A personalized plan and the guidance of a specialist can help you stay on track.
According to Familydoctor, when it comes to losing weight, there are three factors to take into consideration. The first is weight, the second is your body mass index (which is based on your weight and height) and the third is the circumference of your waist, since body fat often accumulates in the stomach area which means a greater health risk.
To calculate the circumference of your waist, place one end of a tape measure on the top of your hip bone and wrap it around your stomach, making sure it is straight. It should not be too tight or too loose. Experts say that if this measurement is 40 inches or more for men, or 35 inches or more for women, the person should start a weight-loss program to prevent abdominal obesity and reduce the risk of having other diseases.

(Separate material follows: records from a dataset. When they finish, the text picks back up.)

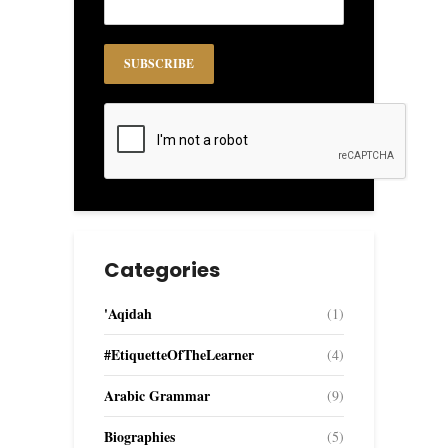
Categories
'Aqidah
(1)
#EtiquetteOfTheLearner
(4)
Arabic Grammar
(9)
Biographies
(5)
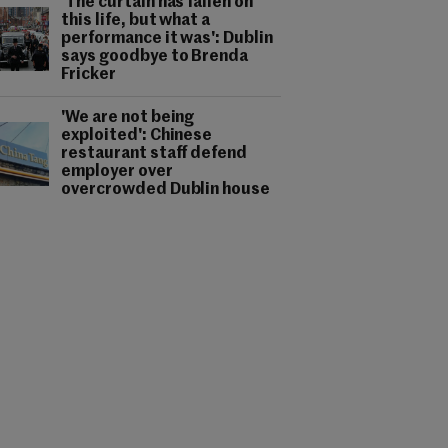
'The curtain has fallen on
this life, but what a
performance it was': Dublin
says goodbye to Brenda
Fricker
'We are not being
exploited': Chinese
restaurant staff defend
employer over
overcrowded Dublin house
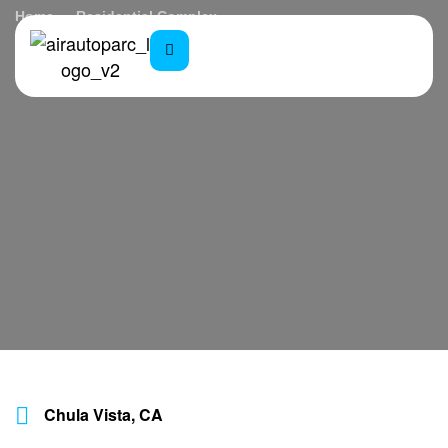
Home
Residential Complex
Chula Vista, CA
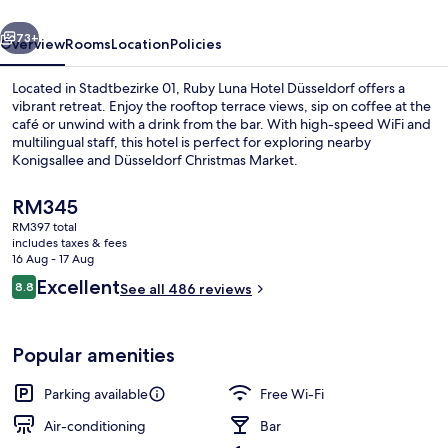
by
vious
Next
IHG
73+
Overview
Rooms
Location
Policies
Located in Stadtbezirke 01, Ruby Luna Hotel Düsseldorf offers a
vibrant retreat. Enjoy the rooftop terrace views, sip on coffee at the
café or unwind with a drink from the bar. With high-speed WiFi and
multilingual staff, this hotel is perfect for exploring nearby
Konigsallee and Düsseldorf Christmas Market.
The
RM345
current
RM397 total
price
includes taxes & fees
Bar (on property)
is
16 Aug - 17 Aug
RM345
Reviews
Excellent
8.8
See all 486 reviews
8.8 out of 10
Popular amenities
Parking available
Free Wi-Fi
Air-conditioning
Bar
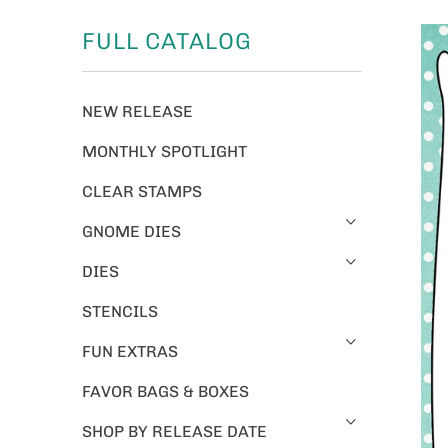
FULL CATALOG
NEW RELEASE
MONTHLY SPOTLIGHT
CLEAR STAMPS
GNOME DIES
DIES
STENCILS
FUN EXTRAS
FAVOR BAGS & BOXES
SHOP BY RELEASE DATE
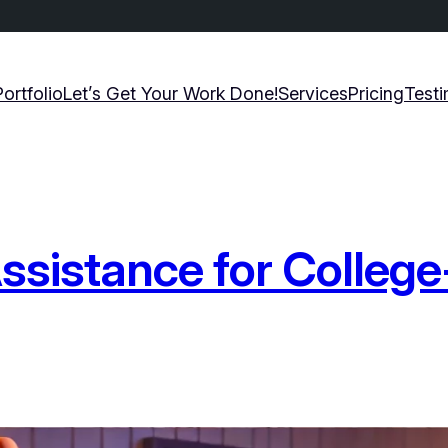
Portfolio
Let’s Get Your Work Done!
Services
Pricing
Testi
istance for College-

The following are some recommendations to fight different weight-related conditions:
- Abdominal obesity: Increase your physical activity. Eat 250 calories less a day (consult with a specialist) and do 30 minutes of moderate physical activity five days a week.
- High blood pressure: Reduce your salt intake. Eat more fruits and vegetables and eat low fat dairy products. Avoid foods with high levels of sodium.
- Low HDL (good) cholesterol: Increase your physical activity. Eat fewer carbohydrates and more monounsaturated fats. Stop smoking. Replace cookies, candy, and cakes with unsalted almonds and nuts.
- High triglycerides: Eat fewer simple carbohydrates. Limit your alcohol intake. Increase the amount of omega-3 fatty acids you get by eating fish twice a week. Replace juice and soda with water.